Below are some helpful tips from Dr. Joel Saper, founder and director of the Institute and the inpatient Head and Pain Treatment Unit at Chelsea Community Hospital, in Ann Arbor, Mich., to help avoid over-reliance on medications.
For additional information, visit our On Call Pain Management Center.
1. Keep a consistent schedule. Migraine patients need "sameness" -- same time to bed, same time to wake up, same time to eat on weekends and weekdays. Avoid changes whenever possible.
2. Don't sleep late on weekends or on days off. Get up at the same time.
3. Women should maintain normal menstrual periods (they may need the help of a physician).
4. Eat meals at the same time every day -- don't delay meals for very long and don't skip meals.
5. Avoid foods likely to provoke headache. Patients can obtain food lists from the American Council on Headache Education, Michigan Head Pain and Neurological Institute and the American Headache Foundation.

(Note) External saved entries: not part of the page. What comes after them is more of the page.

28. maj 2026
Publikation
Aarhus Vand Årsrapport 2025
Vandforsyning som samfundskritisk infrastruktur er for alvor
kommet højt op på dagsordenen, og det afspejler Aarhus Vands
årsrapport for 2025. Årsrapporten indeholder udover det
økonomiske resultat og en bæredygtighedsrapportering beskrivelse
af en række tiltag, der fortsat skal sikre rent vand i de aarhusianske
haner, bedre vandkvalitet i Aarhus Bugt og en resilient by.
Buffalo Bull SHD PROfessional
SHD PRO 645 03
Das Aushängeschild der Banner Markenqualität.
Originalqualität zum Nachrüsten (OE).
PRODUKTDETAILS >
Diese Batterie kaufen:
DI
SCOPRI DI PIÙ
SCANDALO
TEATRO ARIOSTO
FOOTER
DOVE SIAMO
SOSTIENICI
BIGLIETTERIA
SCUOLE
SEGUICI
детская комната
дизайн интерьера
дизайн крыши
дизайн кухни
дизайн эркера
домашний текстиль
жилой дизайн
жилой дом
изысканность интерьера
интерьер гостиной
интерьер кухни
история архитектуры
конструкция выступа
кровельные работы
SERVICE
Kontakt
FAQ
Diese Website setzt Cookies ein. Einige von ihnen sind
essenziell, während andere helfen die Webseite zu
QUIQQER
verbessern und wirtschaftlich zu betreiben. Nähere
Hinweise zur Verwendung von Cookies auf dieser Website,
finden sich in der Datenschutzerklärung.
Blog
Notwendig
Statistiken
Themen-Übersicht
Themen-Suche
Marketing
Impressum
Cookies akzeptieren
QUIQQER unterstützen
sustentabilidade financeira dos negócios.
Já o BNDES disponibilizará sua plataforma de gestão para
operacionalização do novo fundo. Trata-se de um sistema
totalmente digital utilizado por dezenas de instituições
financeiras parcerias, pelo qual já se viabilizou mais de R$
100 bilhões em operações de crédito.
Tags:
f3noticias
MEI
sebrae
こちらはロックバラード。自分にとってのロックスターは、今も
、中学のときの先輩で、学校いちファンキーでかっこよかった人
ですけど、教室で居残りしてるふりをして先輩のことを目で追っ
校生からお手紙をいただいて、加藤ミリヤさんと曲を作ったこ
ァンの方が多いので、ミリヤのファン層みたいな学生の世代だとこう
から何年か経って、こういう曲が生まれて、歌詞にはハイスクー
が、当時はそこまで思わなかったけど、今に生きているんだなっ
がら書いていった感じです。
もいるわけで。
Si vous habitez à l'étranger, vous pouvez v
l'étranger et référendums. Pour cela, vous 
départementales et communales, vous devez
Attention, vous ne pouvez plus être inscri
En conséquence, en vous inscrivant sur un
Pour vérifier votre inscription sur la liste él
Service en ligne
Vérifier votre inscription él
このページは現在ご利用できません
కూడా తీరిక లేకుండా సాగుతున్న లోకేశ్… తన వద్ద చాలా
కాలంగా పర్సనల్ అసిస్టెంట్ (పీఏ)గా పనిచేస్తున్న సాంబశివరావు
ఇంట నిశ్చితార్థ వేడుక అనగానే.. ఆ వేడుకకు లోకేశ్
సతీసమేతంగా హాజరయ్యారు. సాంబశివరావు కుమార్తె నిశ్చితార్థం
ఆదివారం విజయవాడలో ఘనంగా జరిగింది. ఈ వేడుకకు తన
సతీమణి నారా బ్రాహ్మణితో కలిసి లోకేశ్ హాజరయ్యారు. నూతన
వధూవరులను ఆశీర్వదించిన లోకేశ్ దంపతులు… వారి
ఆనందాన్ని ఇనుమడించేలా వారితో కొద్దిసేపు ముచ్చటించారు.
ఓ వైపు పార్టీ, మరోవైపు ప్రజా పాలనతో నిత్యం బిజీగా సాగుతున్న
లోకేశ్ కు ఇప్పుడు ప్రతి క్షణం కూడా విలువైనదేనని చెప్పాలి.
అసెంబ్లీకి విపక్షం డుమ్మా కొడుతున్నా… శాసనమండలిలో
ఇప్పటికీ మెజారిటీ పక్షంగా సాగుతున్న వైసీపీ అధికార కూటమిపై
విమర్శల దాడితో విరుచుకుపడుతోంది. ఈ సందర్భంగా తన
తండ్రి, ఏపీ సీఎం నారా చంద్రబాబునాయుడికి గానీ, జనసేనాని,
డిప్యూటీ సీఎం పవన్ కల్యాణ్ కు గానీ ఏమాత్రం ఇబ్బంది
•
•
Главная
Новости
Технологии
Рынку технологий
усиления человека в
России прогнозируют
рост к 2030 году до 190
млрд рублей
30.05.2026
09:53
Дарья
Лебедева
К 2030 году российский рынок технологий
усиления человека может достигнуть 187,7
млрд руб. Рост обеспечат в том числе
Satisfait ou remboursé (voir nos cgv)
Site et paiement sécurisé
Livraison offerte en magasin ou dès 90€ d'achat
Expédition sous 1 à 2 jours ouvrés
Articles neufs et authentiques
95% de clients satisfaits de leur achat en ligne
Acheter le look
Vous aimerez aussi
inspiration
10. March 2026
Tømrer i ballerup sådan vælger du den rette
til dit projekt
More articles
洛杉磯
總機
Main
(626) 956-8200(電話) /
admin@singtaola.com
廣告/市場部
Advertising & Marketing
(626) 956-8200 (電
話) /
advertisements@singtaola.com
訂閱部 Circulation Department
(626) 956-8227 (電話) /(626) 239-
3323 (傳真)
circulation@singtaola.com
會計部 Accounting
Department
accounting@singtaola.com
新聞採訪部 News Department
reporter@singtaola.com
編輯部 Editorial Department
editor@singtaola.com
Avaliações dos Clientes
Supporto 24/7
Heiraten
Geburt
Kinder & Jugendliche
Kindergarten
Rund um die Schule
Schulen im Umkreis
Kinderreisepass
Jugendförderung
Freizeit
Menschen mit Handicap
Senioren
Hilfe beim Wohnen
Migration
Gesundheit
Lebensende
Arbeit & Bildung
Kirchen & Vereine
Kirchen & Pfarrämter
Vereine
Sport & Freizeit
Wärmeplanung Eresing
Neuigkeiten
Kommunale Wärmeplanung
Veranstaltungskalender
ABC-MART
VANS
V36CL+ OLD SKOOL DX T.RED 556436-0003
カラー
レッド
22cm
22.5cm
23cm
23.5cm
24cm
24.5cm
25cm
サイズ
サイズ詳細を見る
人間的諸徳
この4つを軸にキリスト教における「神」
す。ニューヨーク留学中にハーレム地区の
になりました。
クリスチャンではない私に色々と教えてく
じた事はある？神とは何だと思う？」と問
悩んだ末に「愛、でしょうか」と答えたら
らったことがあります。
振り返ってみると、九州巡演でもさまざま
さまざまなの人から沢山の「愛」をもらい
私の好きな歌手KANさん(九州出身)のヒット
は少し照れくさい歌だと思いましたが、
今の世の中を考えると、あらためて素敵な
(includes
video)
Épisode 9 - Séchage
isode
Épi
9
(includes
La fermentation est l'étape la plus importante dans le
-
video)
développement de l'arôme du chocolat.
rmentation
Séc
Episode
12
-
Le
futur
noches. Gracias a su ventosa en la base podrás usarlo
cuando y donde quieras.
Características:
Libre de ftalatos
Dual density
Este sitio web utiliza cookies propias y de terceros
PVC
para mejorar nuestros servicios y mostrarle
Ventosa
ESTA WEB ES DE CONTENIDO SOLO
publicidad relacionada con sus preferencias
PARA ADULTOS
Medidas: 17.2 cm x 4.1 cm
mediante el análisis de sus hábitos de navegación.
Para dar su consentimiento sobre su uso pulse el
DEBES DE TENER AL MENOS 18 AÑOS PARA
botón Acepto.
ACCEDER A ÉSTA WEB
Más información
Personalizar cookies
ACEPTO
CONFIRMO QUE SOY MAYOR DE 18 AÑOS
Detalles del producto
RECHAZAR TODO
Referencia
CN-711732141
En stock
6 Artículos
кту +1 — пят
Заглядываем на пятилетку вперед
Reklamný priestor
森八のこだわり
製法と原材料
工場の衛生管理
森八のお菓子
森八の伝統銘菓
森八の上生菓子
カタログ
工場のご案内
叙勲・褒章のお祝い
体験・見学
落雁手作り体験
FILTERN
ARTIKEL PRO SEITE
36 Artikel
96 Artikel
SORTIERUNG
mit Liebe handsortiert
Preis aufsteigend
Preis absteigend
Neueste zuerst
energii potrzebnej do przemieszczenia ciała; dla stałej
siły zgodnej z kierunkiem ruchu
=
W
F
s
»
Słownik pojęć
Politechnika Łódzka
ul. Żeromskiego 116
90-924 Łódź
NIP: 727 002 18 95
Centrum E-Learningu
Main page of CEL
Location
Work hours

6. Exercise moderately, within your health parameters.
7. For neck pain, try a "neck pillow."
8. If jaw tenderness or bruxism is a problem, obtain a well-fitted bite splint.
9. Biofeedback and stress management techniques can be very helpful for many patients.
10. Avoid "shift" work. Headache patients do poorly when they do not go to bed when it's dark and wake up when it's light.
11. Stop smoking or breathing ambient smoke.
12. At first sign of a headache, apply ice to the top of the head or temples, and heat to the neck.
13. Limit the use of painkillers or migraine-specific acute medications to no more than two times a week.
14. Avoid needless stress whenever possible; if you cannot avoid stress, then obtain professional help to cope with the stress.
15. Avoid extremes in everything. Migraine-prone patients do not adapt well to extremes.
16. If headaches don't go away, try to induce sleep.
17. If you have migraine, do not nap during the day.
18. Avoid excessive caffeine. A cup or two of coffee a day is OK, though.